Siber Güvenlikte Yeni Bir Tehdit: Stealth Falcon ve Deadglyph
ESET’in yaptığı kapsamlı araştırmalar sonucunda, Birleşik Arap Emirlikleri (BAE) bağlantılı olduğu düşünülen ve yüksek seviyede gizlilikle çalışan Stealth Falcon adlı siber istihbarat grubunun, sınır komşusu ülkelere yönelik geliştirdiği yeni ve karmaşık bir arka kapı teknolojisi ortaya çıkarıldı. Bu yeni araç, modern siber saldırılar alanında önemli bir gelişmeyi temsil ediyor ve siber güvenlik uzmanlarının dikkatini çekiyor.

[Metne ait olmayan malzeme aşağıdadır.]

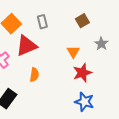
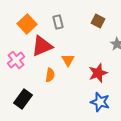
brown square: (82, 21) -> (98, 21), turned -32
orange triangle: (73, 52) -> (68, 60), moved

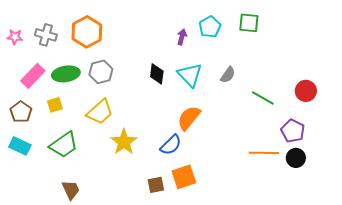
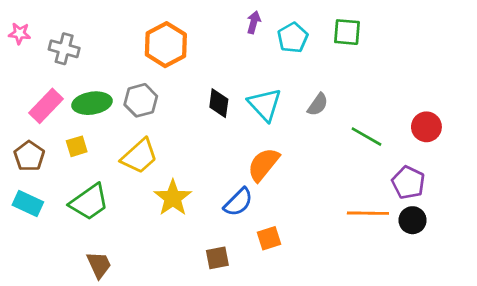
orange hexagon: (87, 32) -> (166, 45), moved
pink star: (15, 37) -> (20, 33), moved
purple arrow: (182, 37) -> (254, 22), moved
orange square: (184, 177) -> (269, 238), moved, size x0.7

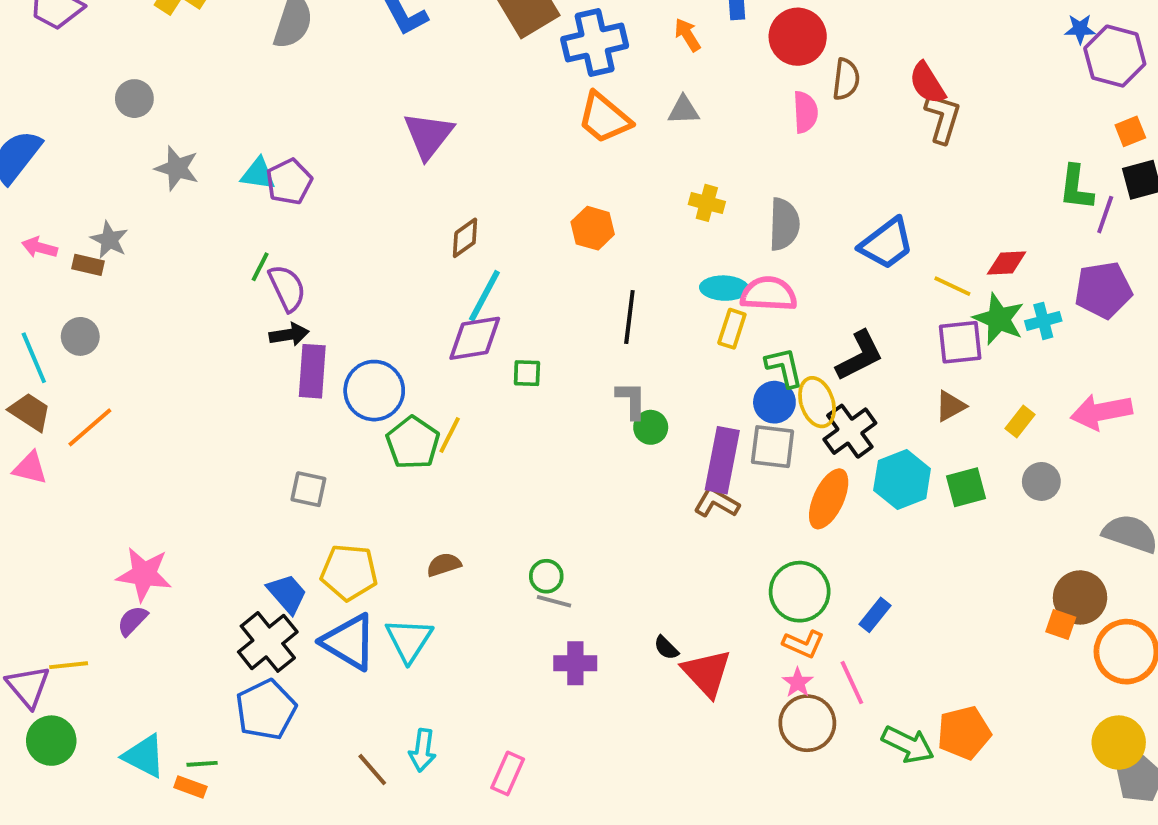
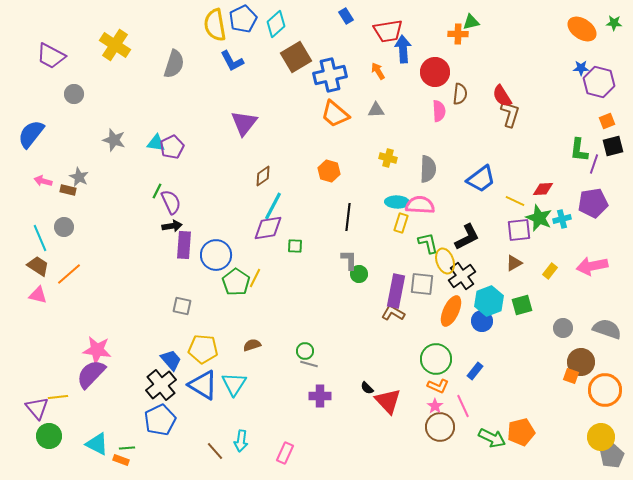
gray circle: (134, 99) -> (74, 94), moved
blue circle: (774, 402) -> (482, 321), moved
gray circle: (1041, 481) -> (563, 328), moved
purple semicircle: (132, 621) -> (91, 374), size x1.8

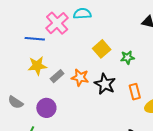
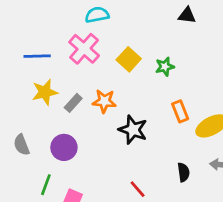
pink cross: (57, 23) -> (84, 49), moved
black star: (105, 84) -> (133, 130), moved
gray semicircle: (16, 102) -> (22, 145), turned 42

Deadglyph: Gelişmiş ve Gizlenmiş Bir Arka Kapı
ESET araştırmacıları tarafından keşfedilen ve Deadglyph olarak adlandırılan bu karmaşık arka kapı, oldukça gelişmiş bir mimariye sahip. Özellikle Komuta ve Kontrol (C2) merkezinden gelen ek modüller aracılığıyla çeşitli yetenekler kazanan bu araç, saldırganların hedef sistemler üzerinde tam kontrol sağlamasına olanak tanıyor. Ayrıca, Deadglyph’in birçok karşı tespit mekanizması içerdiği ve belirli durumlarda kendini otomatik olarak kaldırma özelliği sayesinde tespit edilme riskini minimuma indirmeyi başardığı tespit edildi.
Homoglif Saldırısı ve Tespit Önlemleri
Deadglyph, adını, arka kapı içerisinde bulunan ve karakterleri yanıltıcı biçimde değiştiren homoglif saldırısından alıyor. Bu teknik sayesinde, güvenilir gibi görünen dizilerle sanki meşru bir yazılım gibi davranmak mümkün oluyor. Ayrıca, bu arka kapı Microsoft’un meşhur ürünlerini taklit ederek, saldırganların dikkatini dağıtmayı amaçlıyor. Bu karmaşık yapının ötesinde, Deadglyph’in tespit edilmesini zorlaştırmak için çeşitli önlemler ve gizlilik stratejileri kullanılıyor.
Modüler Mimari ve Dinamik Komutlar
Saldırganlar, geleneksel arka kapı komutlarını kullanmak yerine, arka kapı ikili dosyasına entegre edilmemiş, bunun yerine Komuta ve Kontrol sunucusundan dinamik olarak alınabilen modüller kullanıyor. Bu modüller, süreç oluşturma, dosya okuma ve bilgi toplama gibi çeşitli fonksiyonları yerine getiriyor. Örneğin, bir vakada, kurban bilgisayardan Outlook veri dosyasını almak için kullanılan bilgi toplama modülü dikkat çekiyor. Bu yapı, saldırının tespit edilmesini son derece zorlaştırıyor ve saldırganların faaliyetlerini gizli tutmasına olanak tanıyor.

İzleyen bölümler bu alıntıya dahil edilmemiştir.